Großbritannien ist in Afrika der viertgrößte europäische Geber – nach den EU-Institutionen, Frankreich und Deutschland. In Ländern wie Simbabwe, Malawi, Tansania, Uganda, Äthiopien oder Somalia sind britische Gelder besonders wichtig. Mit Ausnahme von Äthiopien sind dies Länder, die weder bei migrationspolitischen Initiativen wie beispielsweise dem EU-Treuhandfonds für Afrika oder bei der Förderung von Investitionen besonders im Fokus stehen. Die EU muss prüfen, inwiefern innerhalb dieser Länder auch nach dem Brexit eine enge entwicklungspolitische Kooperation mit Großbritannien möglich und sinnvoll ist.

Jenseits der wichtigen finanziellen Beiträge wird Großbritannien vor allem als agenda setter in der europäischen (und globalen) Entwicklungspolitik fehlen.

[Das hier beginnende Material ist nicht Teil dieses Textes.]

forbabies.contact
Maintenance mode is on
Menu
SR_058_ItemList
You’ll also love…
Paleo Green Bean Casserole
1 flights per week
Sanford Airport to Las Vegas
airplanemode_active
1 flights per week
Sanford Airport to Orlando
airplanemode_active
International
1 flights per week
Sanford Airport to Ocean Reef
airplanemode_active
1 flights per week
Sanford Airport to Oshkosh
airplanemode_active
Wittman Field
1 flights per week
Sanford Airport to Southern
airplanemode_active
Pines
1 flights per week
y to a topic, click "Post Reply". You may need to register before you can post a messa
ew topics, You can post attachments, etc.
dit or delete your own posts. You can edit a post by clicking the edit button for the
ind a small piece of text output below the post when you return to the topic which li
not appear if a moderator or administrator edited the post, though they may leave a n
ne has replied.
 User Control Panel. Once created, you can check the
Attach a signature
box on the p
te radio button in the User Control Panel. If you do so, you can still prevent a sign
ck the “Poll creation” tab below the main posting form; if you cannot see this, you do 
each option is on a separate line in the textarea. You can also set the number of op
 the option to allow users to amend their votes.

Großbritannien hat sich eingesetzt für Themen wie die Ergebnisorientierung der Entwicklungszusammenarbeit, Genderförderung und für die Fokussierung auf Niedrigeinkommensländer. Das betrifft nicht nur die Mitgliedstaaten und einflussreichen Mitglieder des Europäischen Parlaments, sondern auch die europäische Zivilgesellschaft: Auch die europäischen NRO müssen sich bspw. innerhalb von CONCORD und anderen Netzwerken neu aufstellen.

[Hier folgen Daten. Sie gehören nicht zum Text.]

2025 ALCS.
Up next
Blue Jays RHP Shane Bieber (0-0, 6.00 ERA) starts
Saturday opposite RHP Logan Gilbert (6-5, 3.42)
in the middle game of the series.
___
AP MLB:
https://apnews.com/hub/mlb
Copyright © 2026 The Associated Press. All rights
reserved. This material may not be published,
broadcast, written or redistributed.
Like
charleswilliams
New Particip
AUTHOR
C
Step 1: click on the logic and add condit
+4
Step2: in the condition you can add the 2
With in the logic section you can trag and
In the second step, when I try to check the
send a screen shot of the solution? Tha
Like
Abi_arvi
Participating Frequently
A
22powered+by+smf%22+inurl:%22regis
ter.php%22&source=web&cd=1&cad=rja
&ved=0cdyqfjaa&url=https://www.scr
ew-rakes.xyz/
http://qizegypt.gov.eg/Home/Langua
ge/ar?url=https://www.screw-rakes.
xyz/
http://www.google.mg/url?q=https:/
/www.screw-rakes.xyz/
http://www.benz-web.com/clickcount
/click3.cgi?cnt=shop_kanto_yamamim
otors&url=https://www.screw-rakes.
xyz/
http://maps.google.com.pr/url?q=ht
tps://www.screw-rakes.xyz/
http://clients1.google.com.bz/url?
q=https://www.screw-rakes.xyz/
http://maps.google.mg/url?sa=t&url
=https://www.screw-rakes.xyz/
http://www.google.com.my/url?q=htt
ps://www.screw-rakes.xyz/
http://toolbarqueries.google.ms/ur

Darüber hinaus hat Großbritannien sich innerhalb der EU traditionell für die Förderung von Menschenrechten und guter Regierungsführung in Afrika stark gemacht. Wer diese Themen innerhalb der EU künftig vorantreibt und die europäische Entwicklungspolitik inhaltlich prägt, ist unklar.

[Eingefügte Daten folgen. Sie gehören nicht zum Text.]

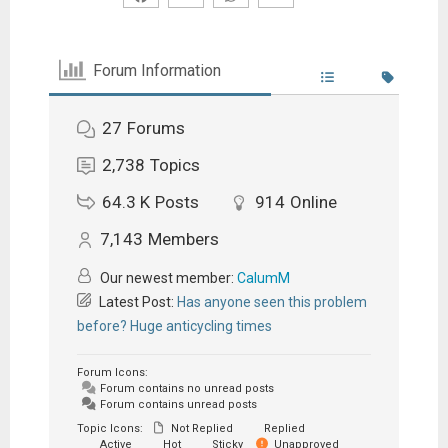
Forum Information
27
Forums
2,738
Topics
64.3 K
Posts
914
Online
7,143
Members
Our newest member:
CalumM
Latest Post:
Has anyone seen this problem
before? Huge anticycling times
Forum Icons:
Forum contains no unread posts
Forum contains unread posts
Topic Icons:
Not Replied
Replied
Active
Hot
Sticky
Unapproved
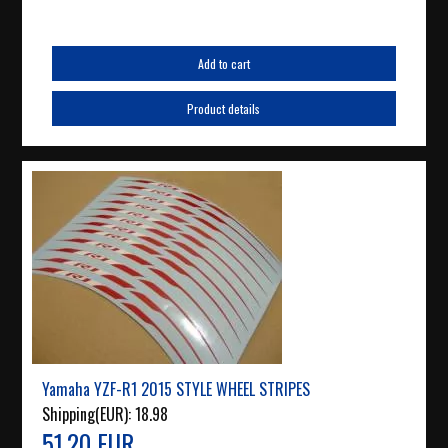
Add to cart
Product details
Yamaha YZF-R1 2015 STYLE WHEEL STRIPES
Shipping(EUR):
18.98
51.20 EUR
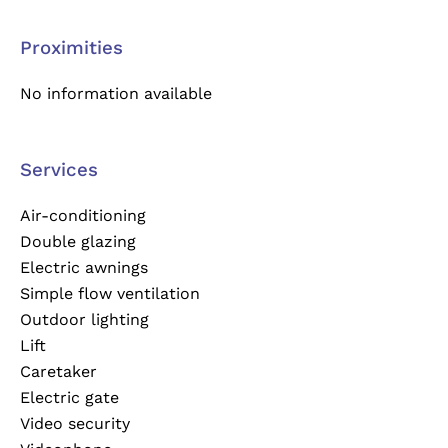
Proximities
No information available
Services
Air-conditioning
Double glazing
Electric awnings
Simple flow ventilation
Outdoor lighting
Lift
Caretaker
Electric gate
Video security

Neue deutsche Verantwortung

Die EU und ihre Mitgliedstaaten müssen in der Zusammenarbeit mit afrikanischen Partnern stärker gemeinsam handeln. Angesichts der strukturellen Herausforderungen afrikanischer Gesellschaften und des stärkeren internationalen Wettbewerbs (beispielsweise mit China) verlieren bilaterale Einzelmaßnahmen einzelner EU-Mitgliedsstaaten an Relevanz. Schon jetzt erwächst damit für Deutschland mehr Verantwortung, sich nicht nur bilateral, sondern auch in der europäischen Afrikapolitik stärker gestaltend einzubringen. Deutschland kann und sollte dabei nicht alleine voranschreiten, sondern muss sich aktiv um (neue) Koalitionen und Allianzen bemühen – nicht nur mit Frankreich, sondern auch mit anderen Mitgliedsstaaten.


N.B.: Dieser Blogbeitrag ist eine aktualisierte und erweiterte Version der aktuellen Kolumne (25.02.2019), Bonn: German Development Institute / Deutsches Institut für Entwicklungspolitik (DIE).